■ EXERCISE DETAILS ■
Exactly as written, please repeat the data that follows, but not the pictures.

■ EXTRACTED DATA ■
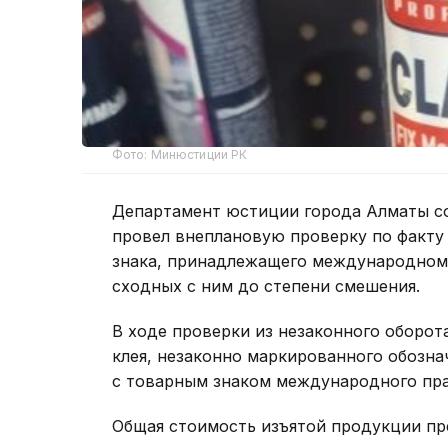
Фото: Минюстиции РК
Департамент юстиции города Алматы с
провел внеплановую проверку по факту
знака, принадлежащего международному
сходных с ним до степени смешения.
В ходе проверки из незаконного оборот
клея, незаконно маркированного обозн
с товарным знаком международного пра
Общая стоимость изъятой продукции пр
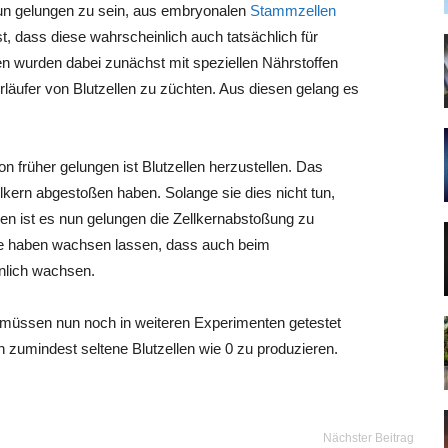
un gelungen zu sein, aus embryonalen
Stammzellen
st, dass diese wahrscheinlich auch tatsächlich für
en wurden dabei zunächst mit speziellen Nährstoffen
rläufer von Blutzellen zu züchten. Aus diesen gelang es
on früher gelungen ist Blutzellen herzustellen. Das
lkern abgestoßen haben. Solange sie dies nicht tun,
nen ist es nun gelungen die Zellkernabstoßung zu
be haben wachsen lassen, dass auch beim
nlich wachsen.
müssen nun noch in weiteren Experimenten getestet
in zumindest seltene Blutzellen wie 0 zu produzieren.
Nächster Beitrag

■ ANSWER TO THE EXERCISE ■
Фото: Минюстиции РК
Департамент юстиции города Алматы с
провел внеплановую проверку по факту
знака, принадлежащего международному
сходных с ним до степени смешения.
В ходе проверки из незаконного оборот
клея, незаконно маркированного обозн
с товарным знаком международного пра
Общая стоимость изъятой продукции пр
un gelungen zu sein, aus embryonalen
Stammzellen
st, dass diese wahrscheinlich auch tatsächlich für
en wurden dabei zunächst mit speziellen Nährstoffen
rläufer von Blutzellen zu züchten. Aus diesen gelang es
on früher gelungen ist Blutzellen herzustellen. Das
lkern abgestoßen haben. Solange sie dies nicht tun,
nen ist es nun gelungen die Zellkernabstoßung zu
be haben wachsen lassen, dass auch beim
nlich wachsen.
müssen nun noch in weiteren Experimenten getestet
in zumindest seltene Blutzellen wie 0 zu produzieren.
Nächster Beitrag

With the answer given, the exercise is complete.